--- Records shown ---

────────

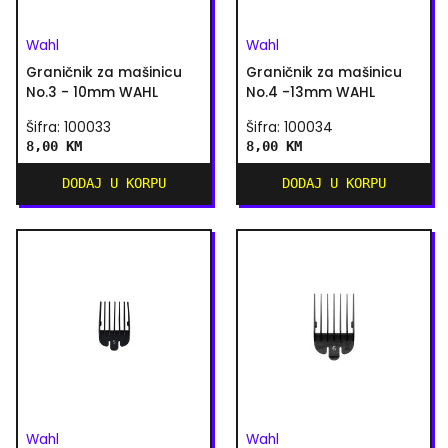
Wahl
Wahl
Graničnik za mašinicu
Graničnik za mašinicu
No.3 - 10mm WAHL
No.4 -13mm WAHL
Šifra: 100033
Šifra: 100034
8,00 KM
8,00 KM
DODAJ U KORPU
DODAJ U KORPU
Wahl
Wahl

────────

--- Problem requirements ---
Once the line with "Šifra: 100033" is found, write out that line and every one after it through the last line of the records, exactly and with nothing else.

--- Answer section ---
Šifra: 100033
Šifra: 100034
8,00 KM
8,00 KM
DODAJ U KORPU
DODAJ U KORPU
Wahl
Wahl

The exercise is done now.